L'Atelier d'écriture scato-masochiste de Madame ADECI (Joe Krapov)
Un atelier d’écriture, c’est vrai, c’est exactement comme un club sado-masochiste. Il y a un animateur qui donne des ordres cruels – on appelle ça des consignes – et des gentil·le·s membres qui font preuve de discipline (Laurent serrez ma haire avec ma) et qui se plient avec humilité et, si possible, originalité aux quatre volontés du maître.

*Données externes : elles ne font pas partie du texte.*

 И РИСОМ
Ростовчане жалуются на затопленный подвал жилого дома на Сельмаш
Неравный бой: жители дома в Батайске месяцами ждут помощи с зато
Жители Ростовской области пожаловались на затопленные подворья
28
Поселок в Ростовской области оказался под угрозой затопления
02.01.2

Ici, au Défi du samedi, le gourou est bonasse : il a une tête de papy gâteau et il accepte toutes les acrobaties intellectuelles nées de de son mot hebdomadaire avec la bonhomie d’un promeneur de chien qui est une chienne et qui a passé l’âge de se demander pourquoi on ne met qu’un seul « m » à bonhomie et pas deux « n » à bonasse. Parce que bon et con, c’est pas pareil ? Parce qu’un bon homme apprécie un bon home ?
J’en connais d’autres qui sont bien plus lunatiques, irréguliers, cyclothymiques, voire chiants. Moi, par exemple, à Villejean !

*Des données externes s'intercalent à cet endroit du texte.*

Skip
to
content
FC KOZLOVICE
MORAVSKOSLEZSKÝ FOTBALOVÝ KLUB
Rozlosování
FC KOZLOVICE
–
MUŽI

Mais la pire, c’est Madame ADECI. Je ne vous raconte pas ses drôles de lubies ! Si, en fait, puisque c’est le sujet de cette semaine du Défi du samedi.
Figurez-vous que son atelier d’écriture sado-masochiste ne fonctionne que tous les deux ans ! Tous les deux ans elle vous envoie ses consignes par la poste. La première épreuve consiste à aller chercher la consigne d’écriture chez un de ses adeptes qu’on appelle un médecin. Vous héritez alors d’une belle enveloppe bleue contenant du matériel spécifique mais où le stylo brille par son absence ! On écrit directement sur l’ordi ? Pas du tout ! Quand vous êtes de ce côté-ci de l’atelier d’écriture, et surtout chez Madame ADECI, vous en chiez ! Dans le sado-masochisme, on donne de sa personne, qu’est-ce que vous croyez !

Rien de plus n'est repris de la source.